• [Task objective]: Go through the entries below and copy each line containing the word "Mittweida".
Material for this exercise section start
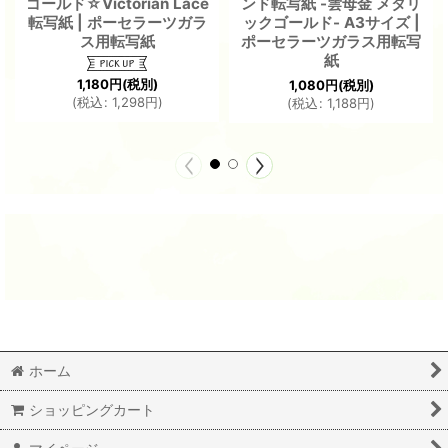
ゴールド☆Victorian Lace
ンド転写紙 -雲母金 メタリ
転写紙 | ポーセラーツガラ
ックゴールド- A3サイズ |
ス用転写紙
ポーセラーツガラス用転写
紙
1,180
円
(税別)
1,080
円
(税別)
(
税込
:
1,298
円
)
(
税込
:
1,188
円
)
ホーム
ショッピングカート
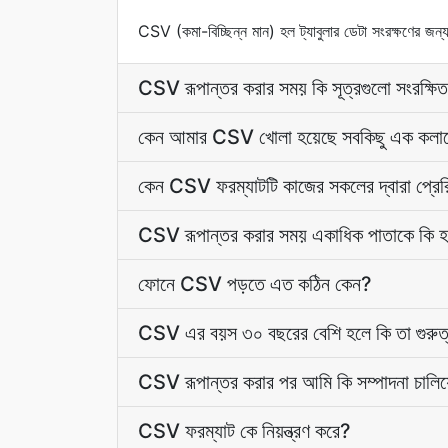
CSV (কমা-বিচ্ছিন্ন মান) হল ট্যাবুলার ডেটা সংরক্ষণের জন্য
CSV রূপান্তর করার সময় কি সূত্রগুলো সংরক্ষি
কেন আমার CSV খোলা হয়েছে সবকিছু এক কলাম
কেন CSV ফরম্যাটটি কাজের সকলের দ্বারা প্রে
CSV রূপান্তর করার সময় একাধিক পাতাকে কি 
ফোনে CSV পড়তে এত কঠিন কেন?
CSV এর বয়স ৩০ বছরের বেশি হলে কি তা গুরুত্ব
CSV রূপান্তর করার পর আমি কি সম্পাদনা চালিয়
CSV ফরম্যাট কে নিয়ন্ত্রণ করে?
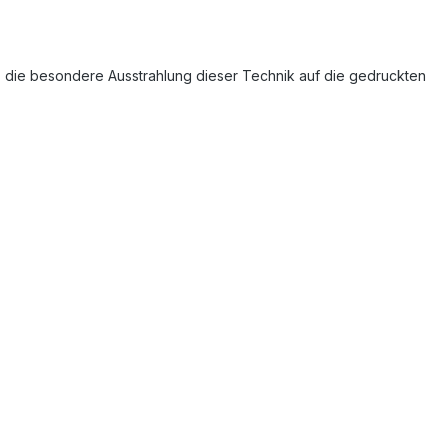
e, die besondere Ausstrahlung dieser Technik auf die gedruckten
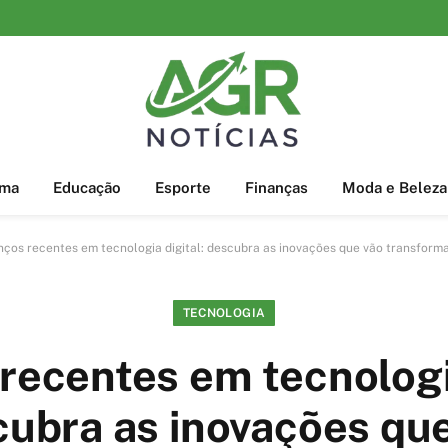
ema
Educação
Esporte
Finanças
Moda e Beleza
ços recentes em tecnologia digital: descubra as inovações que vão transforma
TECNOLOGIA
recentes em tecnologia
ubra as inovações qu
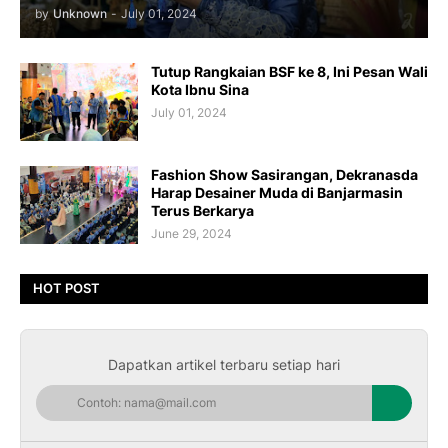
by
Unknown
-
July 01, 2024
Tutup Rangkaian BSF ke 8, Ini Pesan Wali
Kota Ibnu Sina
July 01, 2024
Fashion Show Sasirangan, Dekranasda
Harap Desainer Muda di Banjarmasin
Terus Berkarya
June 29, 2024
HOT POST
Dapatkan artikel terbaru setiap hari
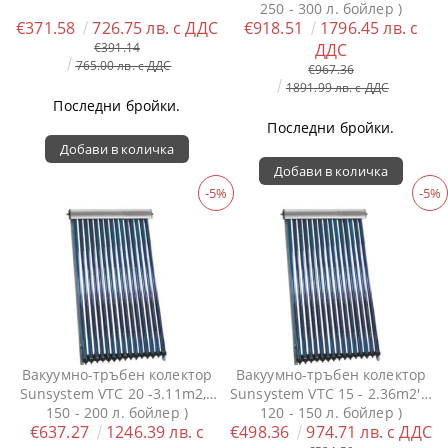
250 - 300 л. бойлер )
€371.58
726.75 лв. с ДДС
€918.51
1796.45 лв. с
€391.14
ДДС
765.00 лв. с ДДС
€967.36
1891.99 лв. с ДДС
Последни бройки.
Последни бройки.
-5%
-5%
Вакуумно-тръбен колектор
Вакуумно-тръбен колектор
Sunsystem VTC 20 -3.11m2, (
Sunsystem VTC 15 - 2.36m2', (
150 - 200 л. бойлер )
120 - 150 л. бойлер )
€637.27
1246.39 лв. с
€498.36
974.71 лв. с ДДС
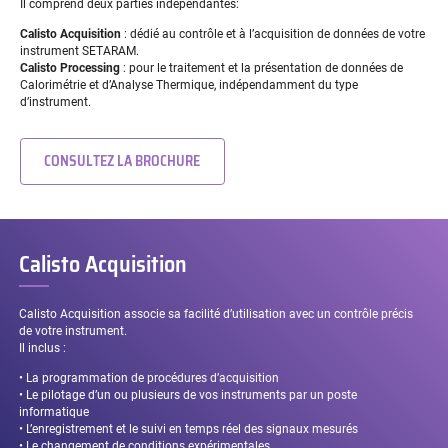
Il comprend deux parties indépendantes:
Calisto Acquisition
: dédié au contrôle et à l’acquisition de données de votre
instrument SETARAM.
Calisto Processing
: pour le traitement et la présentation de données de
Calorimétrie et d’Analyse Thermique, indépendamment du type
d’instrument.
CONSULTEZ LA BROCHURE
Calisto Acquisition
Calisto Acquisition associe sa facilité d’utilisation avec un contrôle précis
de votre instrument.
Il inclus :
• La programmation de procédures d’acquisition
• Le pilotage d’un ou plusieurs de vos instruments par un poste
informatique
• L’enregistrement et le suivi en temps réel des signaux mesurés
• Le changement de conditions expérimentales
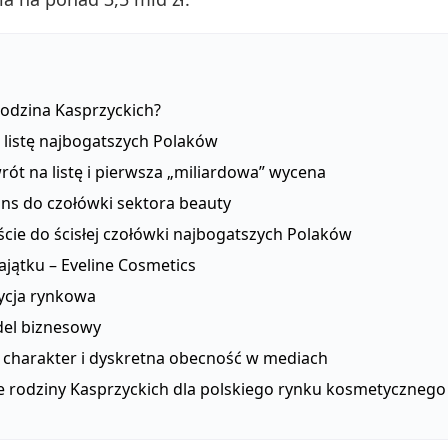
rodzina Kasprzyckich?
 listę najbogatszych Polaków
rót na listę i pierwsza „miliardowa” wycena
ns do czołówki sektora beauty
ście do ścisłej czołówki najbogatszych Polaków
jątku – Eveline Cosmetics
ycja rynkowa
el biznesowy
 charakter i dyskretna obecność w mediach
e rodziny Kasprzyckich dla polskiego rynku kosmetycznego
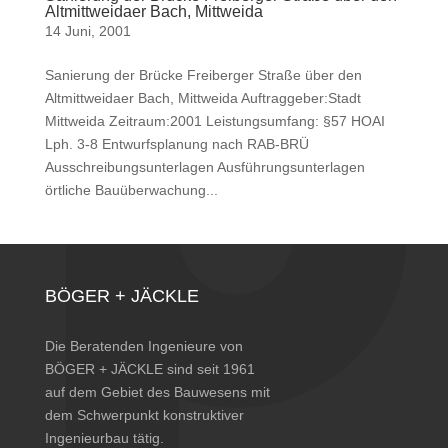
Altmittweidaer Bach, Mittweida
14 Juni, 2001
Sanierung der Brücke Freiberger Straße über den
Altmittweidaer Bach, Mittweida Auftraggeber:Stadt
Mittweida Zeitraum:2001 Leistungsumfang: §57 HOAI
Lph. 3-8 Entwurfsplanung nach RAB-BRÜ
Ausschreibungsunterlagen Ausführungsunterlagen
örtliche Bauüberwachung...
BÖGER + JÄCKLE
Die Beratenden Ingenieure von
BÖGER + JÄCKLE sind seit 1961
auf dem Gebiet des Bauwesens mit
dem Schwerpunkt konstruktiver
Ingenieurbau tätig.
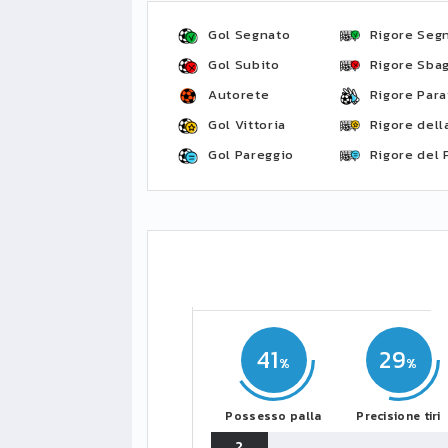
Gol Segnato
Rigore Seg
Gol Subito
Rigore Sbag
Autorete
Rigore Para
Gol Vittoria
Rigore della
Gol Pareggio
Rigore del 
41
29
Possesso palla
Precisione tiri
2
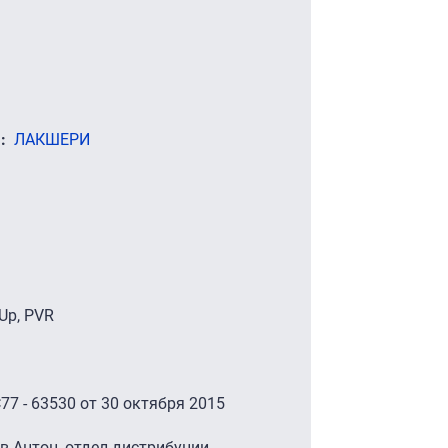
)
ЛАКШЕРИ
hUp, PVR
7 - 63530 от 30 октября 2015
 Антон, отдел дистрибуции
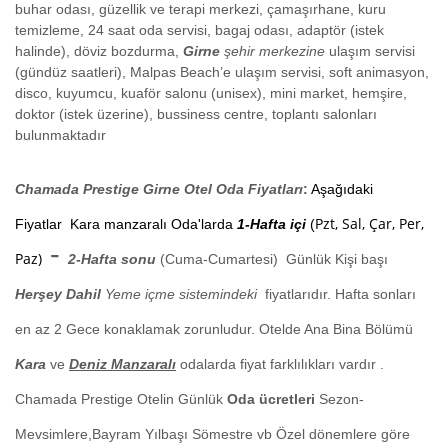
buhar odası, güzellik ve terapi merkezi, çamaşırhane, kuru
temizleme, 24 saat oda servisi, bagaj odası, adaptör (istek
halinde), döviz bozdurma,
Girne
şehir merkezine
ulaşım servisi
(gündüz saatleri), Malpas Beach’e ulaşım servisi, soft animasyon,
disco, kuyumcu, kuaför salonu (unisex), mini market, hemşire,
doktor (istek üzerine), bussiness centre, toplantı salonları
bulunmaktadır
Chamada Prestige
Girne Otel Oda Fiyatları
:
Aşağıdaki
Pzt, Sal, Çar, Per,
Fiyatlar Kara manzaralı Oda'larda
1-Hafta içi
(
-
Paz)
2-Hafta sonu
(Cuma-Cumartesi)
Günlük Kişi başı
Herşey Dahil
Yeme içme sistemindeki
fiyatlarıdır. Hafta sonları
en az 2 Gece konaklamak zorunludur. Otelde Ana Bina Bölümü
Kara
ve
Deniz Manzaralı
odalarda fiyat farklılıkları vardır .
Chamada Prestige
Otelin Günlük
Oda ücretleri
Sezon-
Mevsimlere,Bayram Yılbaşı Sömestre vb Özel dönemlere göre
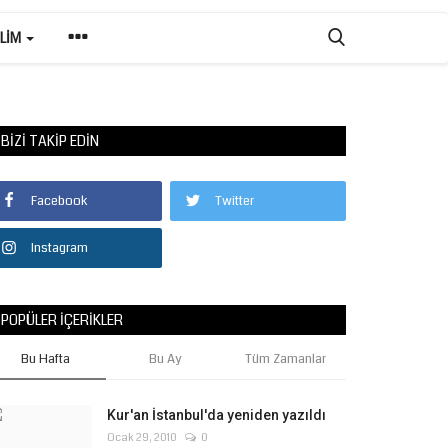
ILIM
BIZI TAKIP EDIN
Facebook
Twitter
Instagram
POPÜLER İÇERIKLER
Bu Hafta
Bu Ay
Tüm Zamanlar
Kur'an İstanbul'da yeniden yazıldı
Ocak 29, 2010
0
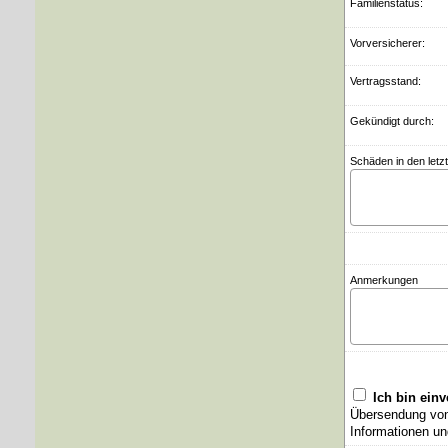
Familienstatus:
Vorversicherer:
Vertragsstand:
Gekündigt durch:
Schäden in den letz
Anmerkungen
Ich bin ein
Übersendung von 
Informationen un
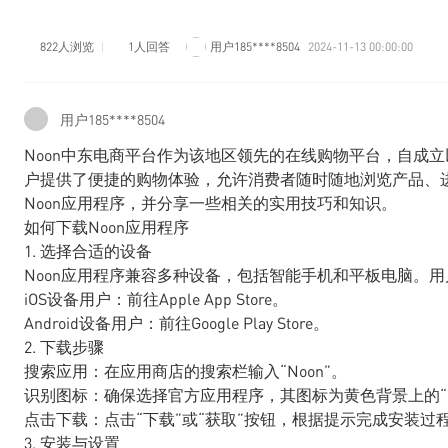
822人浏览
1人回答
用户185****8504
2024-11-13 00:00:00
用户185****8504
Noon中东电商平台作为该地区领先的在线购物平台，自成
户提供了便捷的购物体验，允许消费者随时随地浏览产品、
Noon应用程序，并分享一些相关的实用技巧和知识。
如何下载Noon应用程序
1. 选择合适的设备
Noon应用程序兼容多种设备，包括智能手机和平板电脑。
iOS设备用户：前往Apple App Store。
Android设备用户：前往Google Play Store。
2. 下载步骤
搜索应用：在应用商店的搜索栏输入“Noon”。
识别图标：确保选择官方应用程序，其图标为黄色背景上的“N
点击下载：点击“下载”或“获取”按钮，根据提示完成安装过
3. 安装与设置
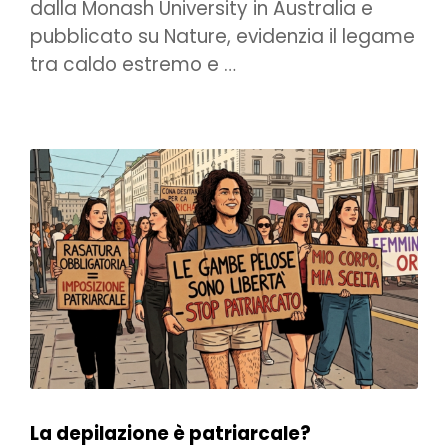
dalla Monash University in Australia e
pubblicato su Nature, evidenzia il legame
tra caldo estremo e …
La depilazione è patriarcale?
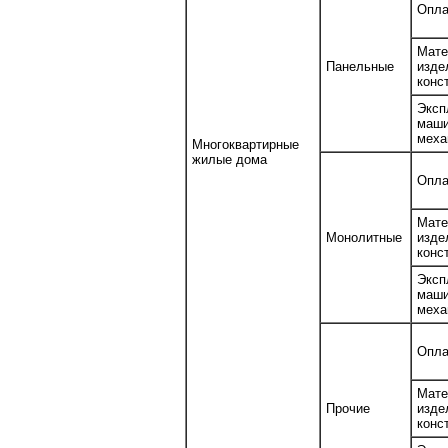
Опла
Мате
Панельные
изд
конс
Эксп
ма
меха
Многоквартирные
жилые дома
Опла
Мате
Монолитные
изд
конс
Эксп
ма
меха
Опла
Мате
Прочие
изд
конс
Material for this exercise section end
• [Problem solution]:
Altmittweidaer Bach, Mittweida
Altmittweidaer Bach, Mittweida Auftraggeber:Stadt
Mittweida Zeitraum:2001 Leistungsumfang: §57 HOAI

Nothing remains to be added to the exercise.